Valérie Jacq hopes “a humanist and fraternal Europe rather than a fortress which, with the Frontex agency, is responsible for thousands of deaths each year (3,000 in the Mediterranean in 2023). A Europe which puts an end to the racism and xenophobia advocated by the extreme right, in accordance with France’s motto “Liberty, equality, fraternity”.

For Jean-Michel Lévêque, it is necessary “a social vision, of social justice to live with dignity, a humanist vision, a democratic vision.”

Jean-Michel Lévêque © Alexane Alfaro

Éric Alauzet stated that “for us, 2030 has a sovereignty issue, a prosperity issue and a security issue” before declining two of the three points cited due to lack of time. By adding “a fundamental right between men and women” And “the inclusion of the right to abortion”.

Jean-Philippe Allenbach said: ”What interests me is the future of Europe. She is insulted from all sides and is attacked and undermined from the inside. Today’s Europe is the Europe of nation states. This Europe is a real disaster, because it is a Europe of nation states. The only things that work in Europe are federal things.”

For Matthieu Bloch, “We have the impression that this Europe was made far from us. The question is: what do we do with today’s Europe? (…) We must stop dispersing and causing harm such as safeguarding public order, national solidarity, etc. It is not intended to replace each other, but to enable us to act together.”

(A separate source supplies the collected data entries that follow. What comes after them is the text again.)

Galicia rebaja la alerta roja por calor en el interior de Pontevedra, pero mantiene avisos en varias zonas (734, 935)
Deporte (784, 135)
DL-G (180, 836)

Jacques Ricciardetti said: “We are for a free Europe of nations. Partisans of a powerful Europe which develops its growth in the face of the proponents of disintegration. Regain control of borders, the economy and the cultural melting pot. We are for fair trade against free trade. Against a Europe that serves as a sieve for the security of peoples. So that France becomes an energy paradise again, to give people a voice again.”

Finally, Fabrice Galpin ended the debate with these words: ”I have a vision of Europe that is very deeply rooted in nationalism, patriotism, and above all, one that moves forward. (…) I hope that France will find its compass, its course and move towards the future. And the Islamic submersion today thanks to Europe, I hope it stops.”

Jacques Ricciardetti and Fabrice Galpin © Alexane Alfaro

The debate around the table ended at 8:23 p.m., but continued very calmly and quickly in an informal manner over drinks in the room.